Tuesday, January 27, 2015

These are the days to remember

One of the things I regret about not keeping up this blog is that I’m losing more of my memories of the girls. For example: Maia is so sweet right now. She’s three, almost four, and she plays really well with her big sister, pretending with the My Little Ponies and building coaches and castles with the Legos and imitating Chloe’s drawings, much more sophisticated than Chloe herself was doing at this age. But her laugh is still her baby laugh, and it thrills me to hear it because every time might be the last. And I remember that Chloe’s laugh was never quite like Maia’s, but I don’t remember how it was. When did she transition from her baby laugh to the smarter, fuller, sometimes-slightly-raucous laugh she has now? I don’t remember her first year of preschool, except for some highlights. I don’t remember exactly when Maia became potty-trained. I want to write it down, so I don’t forget it. I spend so much of my time exasperated or anxious or bored with the girls, and I hate that. I want to remember how good they are, even when I can’t feel that way in the moment.

A couple of Maia moments:


Maia dresses up as Elsa almost every day. She and Chloe were Elsa and Anna for Halloween—the warm versions, Elsa at coronation and Anna in her winter dress. Chloe already had an Anna dress-up dress, so I bought Maia an Elsa dress from China off eBay and made them cloaks and headgear (Anna’s hat for Chloe and a yarn wig for Maia). I figured they would enjoy them at Halloween (which they did—they had three or four different Halloween dress-up events and rocked them) and maybe dress up again once or twice and they’d be done. If I’d known Maia would be living in her costume I would have sprung for a handmade dress from Etsy rather than the cheap eBay version. I would also have actually finished the edges of the cloak instead of just cutting them and leaving them. (It’s made of fleece, with some flannel edging fused on, so this was permissible for something that wasn’t going to get a lot of wear.) It was fine through Halloween and a bit beyond, but the edging is suffering now. The dress is holding up very well, however.

"Can I have my snowflake necklace?" she asked one day while in this getup. "It gives me ice powers!" Then, "But only pretend. I don't really have ice powers."

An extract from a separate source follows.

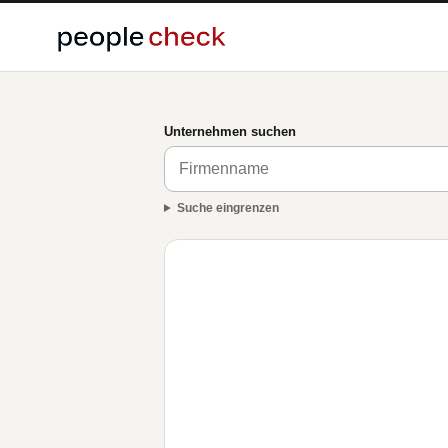
Unternehmen suchen
Suche eingrenzen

I'm working from home now, and the girls have yet to internalize that shouting upstairs at me when they want something is no longer going to work. (This isn't so bad when Eric's home; but he teaches one afternoon a week.) Today I got on the phone with someone and heard Chloe yelling "Mom! Mom! Mom!" I slammed the door (which the phone on mute) to respond. Pretty soon came a persistent knocking. I used mute again and yelled, "Go away, I'm on the phone!" I'm a charming mother. When the call was done I went down and explained that they cannot shout at me because I will not answer, and if I don't it is appropriate to silently open the door to see whether I'm on the phone or in a rage-induced seizure. (I didn't say that last part.) Chloe nodded. I returned to work. Sometime later Maia came up and crept to my side. "I came up to ask you something because I knew I wasn't supposed to shout," she said humbly. Then she asked me to take out Twilight Sparkle's ponytail.